| Work required |
Among the entries that follow, how many lines contain the word "tailleband"? Give the number alone.

-*-

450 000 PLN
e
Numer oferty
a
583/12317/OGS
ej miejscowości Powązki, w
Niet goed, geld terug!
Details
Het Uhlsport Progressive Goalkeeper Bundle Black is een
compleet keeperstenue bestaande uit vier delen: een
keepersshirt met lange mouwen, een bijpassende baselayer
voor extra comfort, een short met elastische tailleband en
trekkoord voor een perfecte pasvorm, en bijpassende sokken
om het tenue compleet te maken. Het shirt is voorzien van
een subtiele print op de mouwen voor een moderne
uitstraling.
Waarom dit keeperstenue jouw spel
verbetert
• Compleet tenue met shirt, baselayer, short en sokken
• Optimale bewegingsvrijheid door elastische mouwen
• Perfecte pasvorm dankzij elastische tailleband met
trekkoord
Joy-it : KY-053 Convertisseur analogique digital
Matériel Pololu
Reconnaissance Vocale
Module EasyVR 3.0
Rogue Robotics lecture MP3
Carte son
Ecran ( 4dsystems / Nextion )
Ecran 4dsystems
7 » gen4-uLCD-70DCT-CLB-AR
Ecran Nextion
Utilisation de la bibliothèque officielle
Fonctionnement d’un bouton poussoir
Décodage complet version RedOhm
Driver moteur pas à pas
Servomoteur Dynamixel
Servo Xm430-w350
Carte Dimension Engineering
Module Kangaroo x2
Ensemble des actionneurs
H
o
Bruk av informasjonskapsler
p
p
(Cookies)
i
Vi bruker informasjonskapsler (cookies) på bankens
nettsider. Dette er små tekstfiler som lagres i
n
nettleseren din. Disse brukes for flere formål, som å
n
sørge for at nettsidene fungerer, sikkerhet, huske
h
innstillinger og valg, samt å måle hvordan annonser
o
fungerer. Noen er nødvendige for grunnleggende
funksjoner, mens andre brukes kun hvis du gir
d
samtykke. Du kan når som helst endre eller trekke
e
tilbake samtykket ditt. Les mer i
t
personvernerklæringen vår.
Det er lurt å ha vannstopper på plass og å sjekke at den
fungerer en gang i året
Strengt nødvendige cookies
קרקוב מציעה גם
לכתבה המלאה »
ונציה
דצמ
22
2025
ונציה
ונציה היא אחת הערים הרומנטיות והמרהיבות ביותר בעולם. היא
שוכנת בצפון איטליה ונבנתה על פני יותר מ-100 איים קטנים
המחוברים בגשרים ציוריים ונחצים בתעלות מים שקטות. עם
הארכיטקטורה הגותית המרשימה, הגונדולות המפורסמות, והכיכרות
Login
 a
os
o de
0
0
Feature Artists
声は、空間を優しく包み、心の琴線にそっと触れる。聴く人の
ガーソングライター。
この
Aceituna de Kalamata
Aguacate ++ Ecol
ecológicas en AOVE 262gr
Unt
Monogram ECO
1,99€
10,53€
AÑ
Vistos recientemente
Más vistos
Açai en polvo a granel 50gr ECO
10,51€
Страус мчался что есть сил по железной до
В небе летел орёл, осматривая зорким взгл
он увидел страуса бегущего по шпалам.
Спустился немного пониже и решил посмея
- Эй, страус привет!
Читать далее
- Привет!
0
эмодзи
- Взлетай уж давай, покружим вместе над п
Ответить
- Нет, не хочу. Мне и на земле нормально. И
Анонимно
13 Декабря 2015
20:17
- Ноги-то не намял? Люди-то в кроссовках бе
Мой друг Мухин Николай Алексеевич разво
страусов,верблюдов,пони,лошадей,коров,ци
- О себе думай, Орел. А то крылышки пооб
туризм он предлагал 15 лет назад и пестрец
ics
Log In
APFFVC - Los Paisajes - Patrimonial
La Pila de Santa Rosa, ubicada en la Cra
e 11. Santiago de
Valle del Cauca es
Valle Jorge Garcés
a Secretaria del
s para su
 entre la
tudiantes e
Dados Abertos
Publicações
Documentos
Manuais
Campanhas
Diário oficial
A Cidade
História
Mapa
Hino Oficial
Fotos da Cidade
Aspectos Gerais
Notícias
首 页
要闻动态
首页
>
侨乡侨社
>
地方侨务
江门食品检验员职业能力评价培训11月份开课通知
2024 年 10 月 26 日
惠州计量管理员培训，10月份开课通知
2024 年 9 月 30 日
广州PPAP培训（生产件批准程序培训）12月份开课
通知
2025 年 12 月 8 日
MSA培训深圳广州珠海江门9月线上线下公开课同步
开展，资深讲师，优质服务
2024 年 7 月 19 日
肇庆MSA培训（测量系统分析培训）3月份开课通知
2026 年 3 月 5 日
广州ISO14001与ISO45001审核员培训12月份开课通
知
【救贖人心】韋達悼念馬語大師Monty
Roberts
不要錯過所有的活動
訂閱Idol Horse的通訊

-*-

| Exercise answer |
2